RECURSO PARCIALMENTE CONHECIDO E DESPROVIDO.

Vistos, relatados e discutidos estes autos de Apelação Cível n. XXXXX-29.2013.8.24.0018, da comarca de Chapecó (3ª Vara Cível), em que é Apelante Delzira Serpa e Apelada Itaú Seguros S.A.

A Câmara Especial Regional de Chapecó decidiu, por votação unânime, conhecer parcialmente do recurso de apelação interposto pela autora e negar-lhe provimento. Custas legais.

Participaram do julgamento, realizado nesta data, o Exmo. Des. João Batista Góes Ulysséa, presidente com voto, e a Exma. Desa. Subs. Bettina Maria Maresch de Moura.

Florianópolis, 19 de junho de 2017.

Carlos Roberto da Silva

RELATOR


RELATÓRIO

Delzira Serpa interpôs recurso de apelação contra sentença que, nos autos de ação de cobrança de seguro de vida em grupo, julgou improcedente o pedido inicial e condenou a autora ao pagamento dos ônus sucumbenciais, cuja exigibilidade restou suspensa em razão da concessão do benefício da justiça gratuita (fls. 267-269).

Como fundamentos de sua apelação, em síntese, a recorrente alega a nulidade da prova pericial, sob os argumentos de que: a) a perita não avaliou a incapacidade da parte autora pela atividade habitualmente exercida e que causou sua incapacidade; b) os quesitos da perícia não foram respondidos adequadamente pela perita; c) a impossibilidade de formular quesitos complementares ao laudo lhe importou em verdadeiro cerceamento de defesa; d) não foram analisados os argumentos despendidos na impugnação ao laudo pericial acerca do: d.1) ausência de registro como especialista em medicina do trabalho; d.2) impedimento legal da perita que presta assistência técnica a seguradoras; d.3) juízo de valor formado pela expert; e) é necessária a vistoria do local de trabalho.

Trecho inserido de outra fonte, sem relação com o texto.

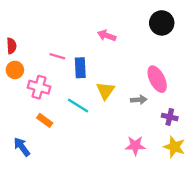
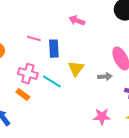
pink cross: (39, 87) -> (28, 74), moved

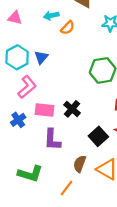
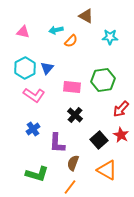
pink L-shape: (27, 87) -> (34, 95), turned 75
pink rectangle: (45, 110) -> (72, 87), moved
blue cross: (18, 120) -> (33, 129), moved
brown semicircle: (80, 164) -> (73, 163), moved

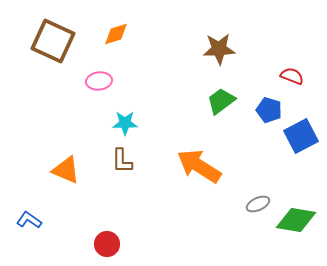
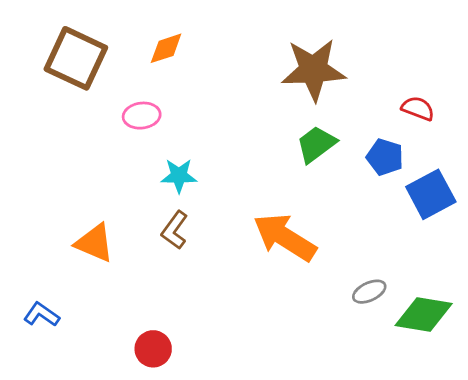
brown star: (219, 49) -> (313, 70), size x1.4
brown L-shape: (122, 161) -> (175, 230), turned 36

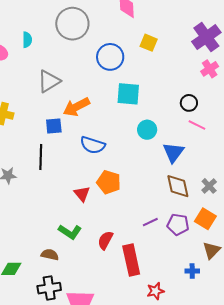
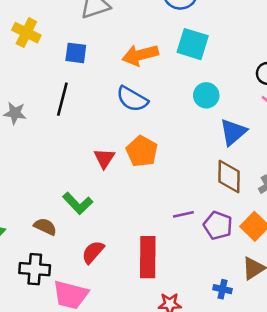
orange arrow: (76, 107) -> (140, 55), moved
blue square: (54, 126) -> (76, 53), moved
red semicircle: (105, 240) -> (93, 252), moved

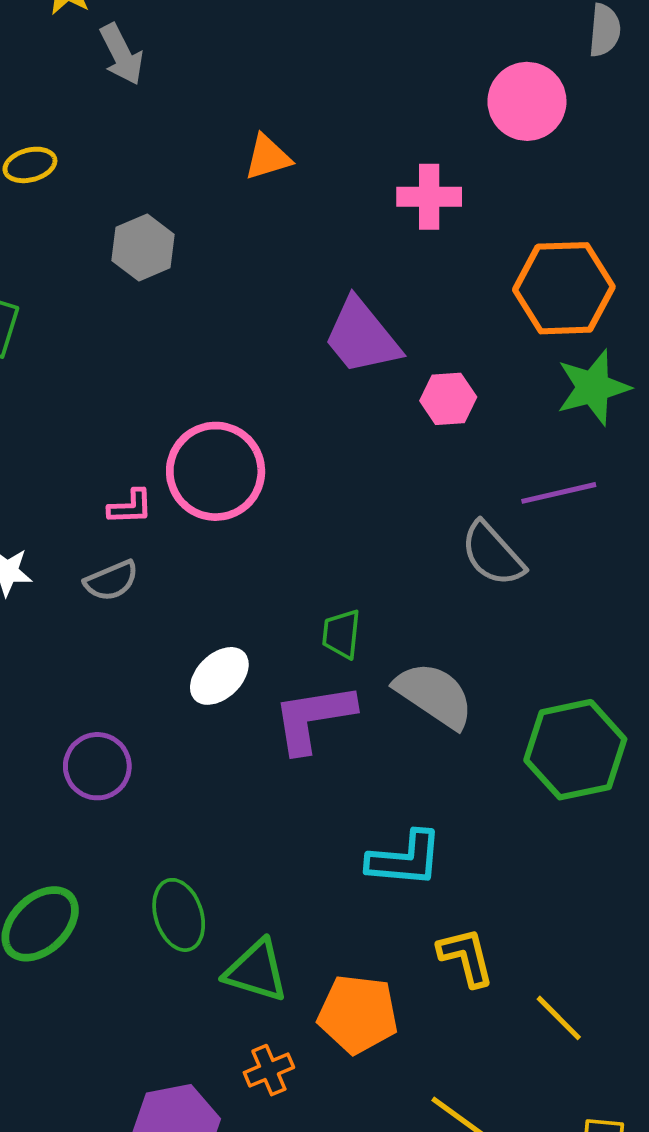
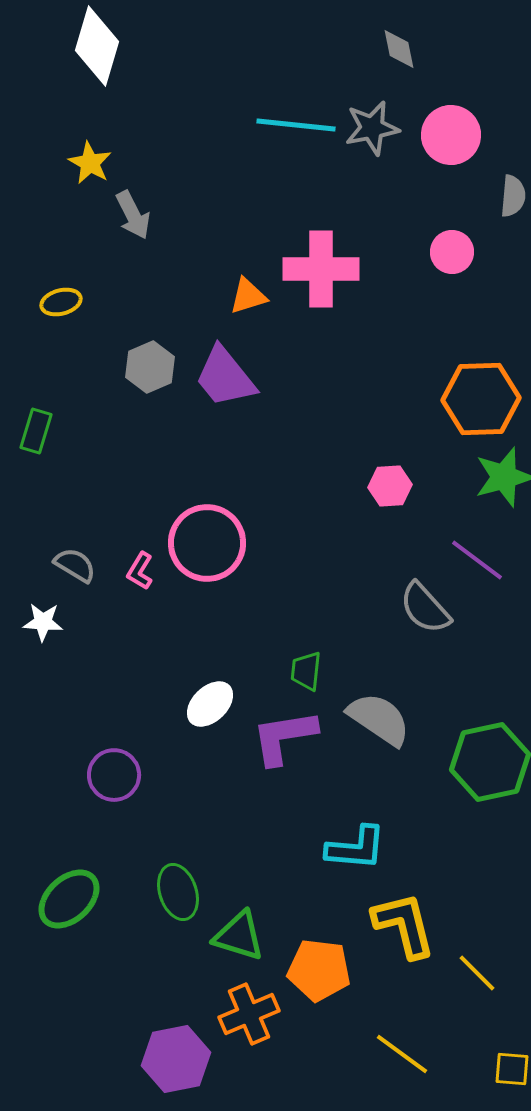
pink circle: (527, 101) -> (452, 252), size x0.7
pink cross: (429, 197) -> (321, 269), moved, size x1.5
purple trapezoid: (362, 337) -> (225, 377), moved
purple line: (559, 493) -> (477, 560), turned 50
pink L-shape: (130, 507) -> (140, 571), turned 123
gray semicircle: (111, 581) -> (75, 565), moved, turned -126
yellow L-shape: (466, 957) -> (404, 925), size x1.4
orange cross: (269, 1070) -> (249, 1014), size x1.5

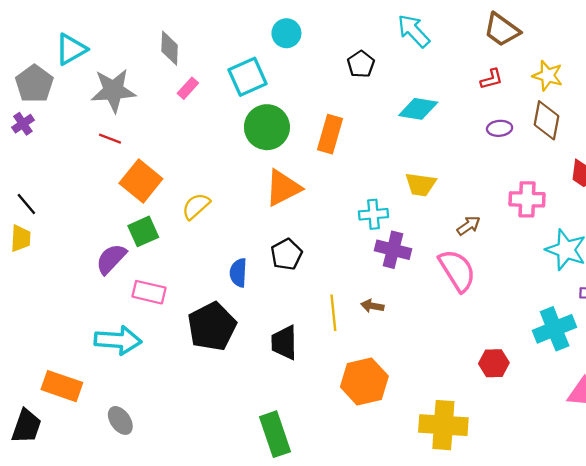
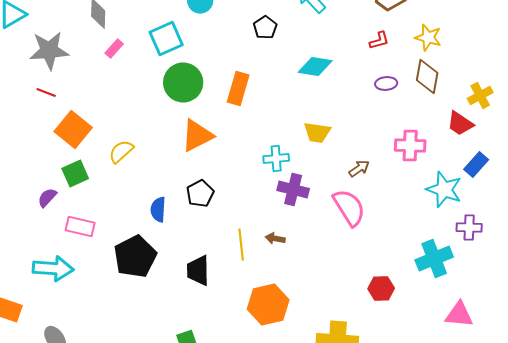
purple semicircle: (111, 259) -> (47, 198), size x0.7

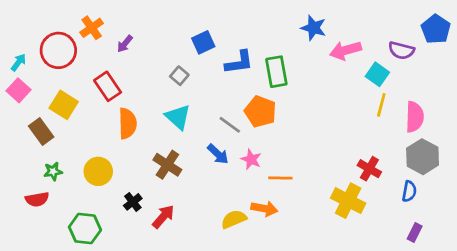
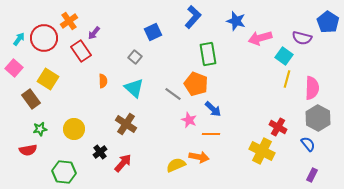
cyan arrow: (18, 62) -> (19, 39), moved
blue L-shape: (239, 62) -> (193, 17), moved, turned -40
red rectangle: (108, 86) -> (81, 51), moved
orange semicircle: (127, 124) -> (103, 81), moved, size x0.6
blue arrow: (218, 154) -> (213, 109), moved
blue semicircle: (409, 191) -> (308, 144), turned -49

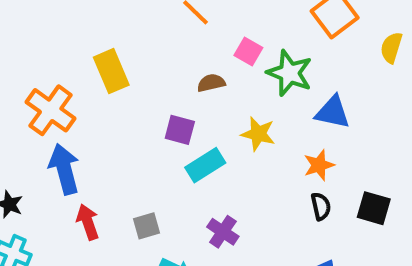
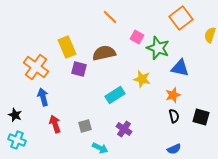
brown semicircle: (211, 83) -> (104, 53), moved, size x1.6
purple square: (180, 130) -> (79, 69), moved
blue arrow: (64, 169) -> (43, 97), size x0.7

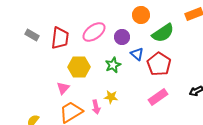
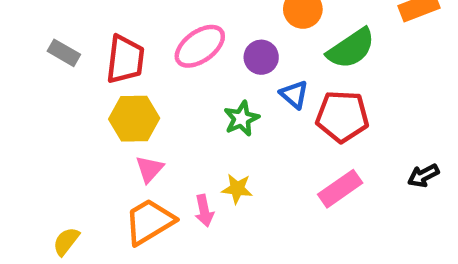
red pentagon: (159, 64) -> (342, 116), turned -30
yellow hexagon: (79, 67) -> (134, 119), moved
pink triangle: (63, 88) -> (149, 169), moved

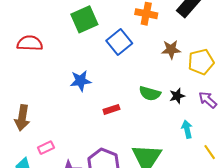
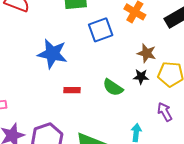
blue star: (81, 81) -> (52, 54), size x1.4
black star: (177, 96) -> (141, 77), moved

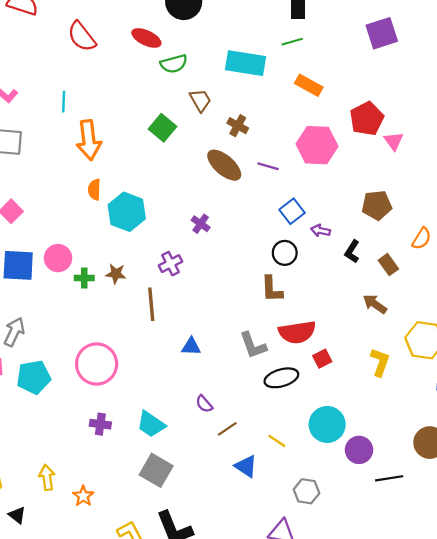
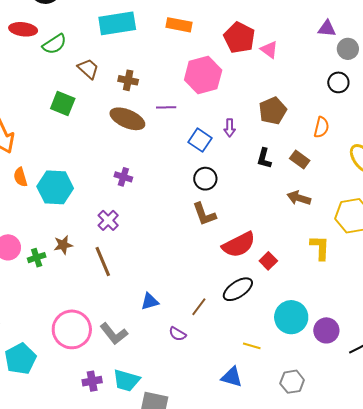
purple arrow: (321, 231) -> (230, 128), moved, turned -84
gray L-shape: (253, 345) -> (114, 334), moved
blue triangle: (191, 347) -> (150, 301), moved
cyan trapezoid: (151, 424) -> (126, 380), moved
brown line: (227, 429) -> (199, 307), moved

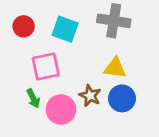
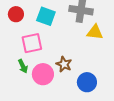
yellow triangle: (115, 68) -> (95, 32), moved
blue circle: (122, 98) -> (87, 82), moved

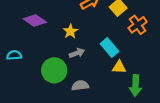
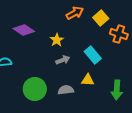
orange cross: (138, 25) -> (119, 34), turned -36
yellow triangle: (119, 67) -> (88, 80), moved
green circle: (54, 70) -> (35, 89), moved

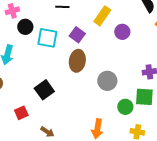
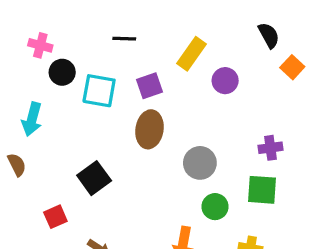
pink cross: (12, 11) -> (40, 45), turned 32
purple square: (77, 35) -> (150, 86), turned 35
green circle: (125, 107) -> (215, 207), moved

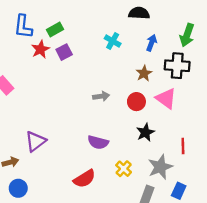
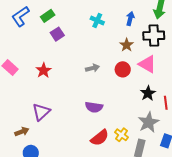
blue L-shape: (23, 27) -> (21, 16), turned 55
red star: (40, 49) -> (43, 70), moved
black star: (145, 132) -> (148, 93), moved
yellow cross: (124, 169) -> (122, 135), moved
red semicircle: (84, 179) -> (100, 138), moved

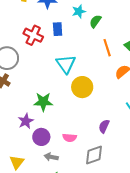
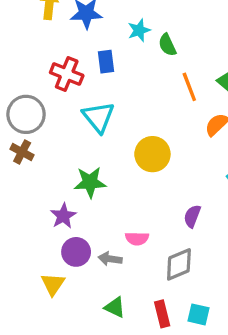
green semicircle: (95, 21) -> (167, 45), turned -56
cyan triangle: (66, 64) -> (98, 117), moved
purple circle: (41, 137) -> (76, 252), moved
gray arrow: (51, 157) -> (110, 259), moved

No mérito, discorre sobre a aplicação do Código de Defesa do Consumidor ao caso em comento, a fim de que as cláusulas contratuais sejam interpretadas de maneira mais favorável ao consumidor.

Ao fim, requer a reforma do decisum "para declarar nula a perícia realizada e consequentemente a sentença designando nova prova pericial" (fl. 284).

Com as contrarrazões (fls. 379-391), ascenderam os autos a esta Corte de Justiça.

Este é o relatório


VOTO

Trata-se de recurso de apelação interposto por Delzira Serpa contra sentença que julgou improcedente o pedido formulado na ação de cobrança de seguro em grupo ajuizada em face de Itaú Seguros S.A. e condenou a apelante ao pagamento dos ônus sucumbenciais, cuja exigibilidade restou suspensa na forma do art. 12 da Lei n. 1.060/50.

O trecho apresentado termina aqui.